I am trying to parse 50+ files in a shell script in a single call like the following,
for i in {0..49} do _file_list="$_file_list $_srcdir01/${_date_a[$i]}.gz" done eval zcat "$_file_list" | awk '{sum += 1} END {print sum;}'
But when I do this, I get the 'file name too long' error with zcat.
The reason I am trying to do this in a single call is because to my knowledge, awk cannot retain information from previous call.

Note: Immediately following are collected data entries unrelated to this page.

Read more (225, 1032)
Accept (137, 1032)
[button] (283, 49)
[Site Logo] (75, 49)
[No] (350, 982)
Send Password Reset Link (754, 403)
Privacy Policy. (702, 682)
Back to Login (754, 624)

And I have to go through the entire list by considering it as a whole (e.g. finding a unique word in that list)
I also don't want to combine files because each of them are large files already.
Is there a clever way to solve this or Do I need to split the call and write out the intermediate results along the way?

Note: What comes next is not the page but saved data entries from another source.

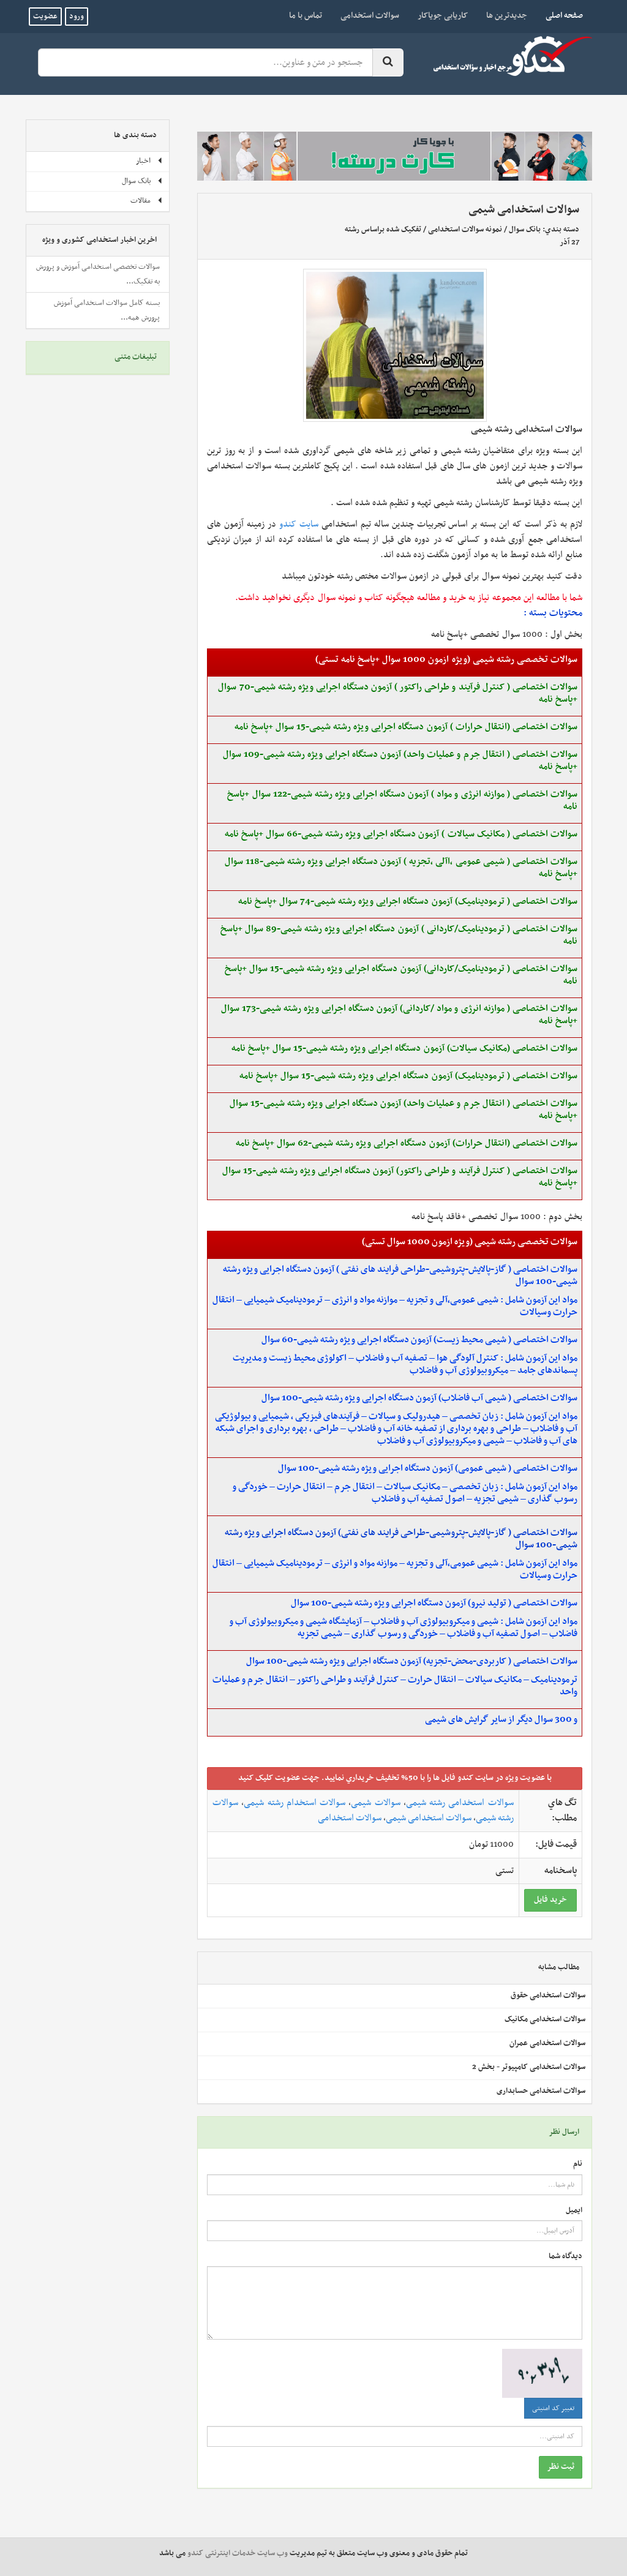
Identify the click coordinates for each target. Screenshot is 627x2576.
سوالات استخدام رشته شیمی (294, 1803)
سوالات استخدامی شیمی (428, 1818)
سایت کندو (298, 524)
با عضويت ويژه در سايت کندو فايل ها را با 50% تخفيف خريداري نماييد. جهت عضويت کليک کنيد (395, 1778)
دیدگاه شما (565, 2256)
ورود (76, 16)
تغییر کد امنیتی (553, 2408)
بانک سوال (525, 229)
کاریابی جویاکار (443, 16)
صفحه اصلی (559, 15)
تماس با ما (305, 16)
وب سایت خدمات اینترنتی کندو (237, 2553)
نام (577, 2164)
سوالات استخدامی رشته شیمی (460, 1803)
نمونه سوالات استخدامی (465, 229)
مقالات (146, 201)
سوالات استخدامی (369, 16)
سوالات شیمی (375, 1803)
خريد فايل (550, 1900)
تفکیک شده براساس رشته (383, 229)
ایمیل (574, 2210)
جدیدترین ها (506, 16)
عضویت (45, 16)
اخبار (149, 161)
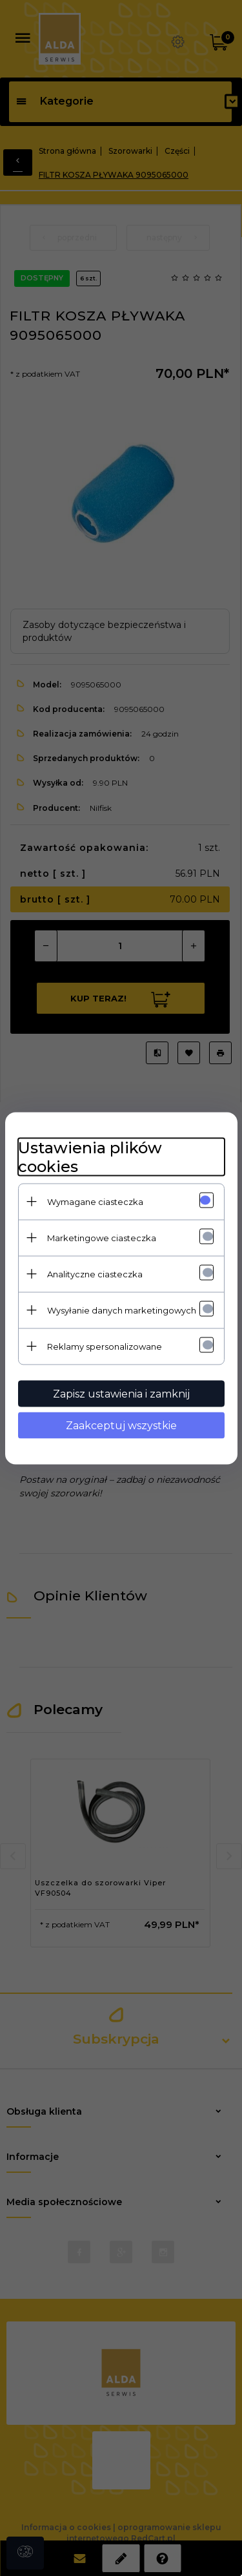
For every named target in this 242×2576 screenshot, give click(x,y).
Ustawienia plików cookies (90, 1156)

You can pipe directly from a loop:
for date in "${_date_a[@]}"
do
zcat "$_srcdir01/$date.gz"
done | awk '{sum += 1} END {print sum;}'
In any case, that code shouldn't give that error as posted.
Since your example is not complete or self-contained, I added some code to initialize datafiles to test:
$ cat testscript
_srcdir01="./././././././././././././././././././"
_date_a=(foo{0001..0050})
for file in "${_date_a[@]}"
do
echo "hello world" | gzip > "$file.gz"
done
for i in {0..49}
do
_file_list="$_file_list $_srcdir01/${_date_a[$i]}.gz"
done
eval zcat "$_file_list" | awk '{sum += 1} END {print sum;}'
Running it generates a bunch of test data and correctly sums the number of lines:
$ bash testscript
50
I can reproduce your issue if I e.g. remove the eval
:
$ bash testscript
(...)/foo0045.gz ./././././././././././././././././././/foo0046.gz ././././././.
/././././././././././././/foo0047.gz ./././././././././././././././././././/foo0
048.gz ./././././././././././././././././././/foo0049.gz ./././././././././././.
/./././././././/foo0050.gz: file name too long
So please double check that the code you post is the code you run, and not one of several other attempts you made while trying to solve it.